A portrait of Ayumi Stockman and Kendall KingMinnesota Department of Education World Languages Education Specialist Ayumi Stockman and Professor Kendall King are co-directing the initiative to help school districts offer more equitable access to seals of biliteracy. Photo credit: Jairus Davis

Addressing gaps in Minnesota’s seals of biliteracy program

Initiative aims to help school districts offer more equitable access

Minnesota’s state seals of biliteracy program recognizes students who have achieved high levels of proficiency in a language other than English. About 2,000 graduating high school students receive a seal each year, but there are large gaps in what types of students earn the award. 

A four-year initiative led by the University’s Center for Advanced Research on Language Acquisition (CARLA) aims to address those gaps and help districts offer more equitable access to seals of biliteracy. 

Kendall King, professor of multilingual education in the Department of Curriculum and Instruction, is co-directing the initiative with Ayumi Stockman, world languages education specialist at the Minnesota Department of Education. King explains that the state seals program can be a bit of a “do-it-yourself” project for districts and charter schools. 

“Districts on their own have to promote the seals, set up testing, and administer the seals, with no special funding,” King says. “We have hundreds of districts who are having to do this with limited resources and, frankly, limited support.” 

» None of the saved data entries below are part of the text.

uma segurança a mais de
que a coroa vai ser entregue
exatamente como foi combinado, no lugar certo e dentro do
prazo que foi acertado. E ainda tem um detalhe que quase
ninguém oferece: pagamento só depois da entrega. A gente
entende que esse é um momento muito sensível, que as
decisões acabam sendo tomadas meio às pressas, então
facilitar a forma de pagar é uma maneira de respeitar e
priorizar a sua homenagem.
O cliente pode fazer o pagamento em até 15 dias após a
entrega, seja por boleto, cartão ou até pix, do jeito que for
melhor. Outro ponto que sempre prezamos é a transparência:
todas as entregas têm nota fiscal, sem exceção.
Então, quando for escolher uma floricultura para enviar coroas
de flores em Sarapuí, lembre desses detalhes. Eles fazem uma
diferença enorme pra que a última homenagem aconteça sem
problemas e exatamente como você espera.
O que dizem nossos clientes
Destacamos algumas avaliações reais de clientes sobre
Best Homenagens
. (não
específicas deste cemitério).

A lack of capacity is likely part of why so few school districts—just 14 percent— even offer the program. And access varies widely by location. For instance, about one-third of students across the state live in rural districts, but they have received only four percent of the seals awarded in recent years. Conversely, while about half of students live in suburban areas, these students earned 76 percent of seals in 2021. And although urban students make up 14 percent of the K-12 student population, they earned just 12 percent of the state seals. Given the highly multilingual nature of many Minnesota cities, this suggests differential access across the state. (See Figures 1 and 2.) 

Speakers of less commonly taught languages also earn the seals at lower rates. Although the seal is offered in 24 languages in Minnesota, including American Sign Language, Amharic, Dakota, Karen, Ojibwe, and Oromo, 86 percent of seals awarded in 2021 were for Spanish. Just three percent were for Hmong and one percent for Somali, despite Somali and Hmong being the second and third most common languages, other than English, spoken in students’ homes within the state. (See Figure 3.) 


Addressing access gaps 

The initiative aims to provide support to districts to close these gaps in access.  

King and Stockman, together with CEHD graduate students Jurana Aziz and Andrew Fiegen, have started with a statewide survey and targeted focus groups to learn more about all the challenges districts face and understand why districts may not offer the program. The results will inform the next phase of the project, in which they will create customizable toolkits and develop assessment supports. 

“Right now every school is reinventing the wheel,” King says. “We want to have tools for them to download and customize. We hope greater coordination and more and better online tools will enable expanded access to the seal.” 

These tools will include promotional materials, such as posters to display in schools and letters explaining the program to parents in their home language, as well as support materials like practice materials and sample prompts for less commonly taught languages. 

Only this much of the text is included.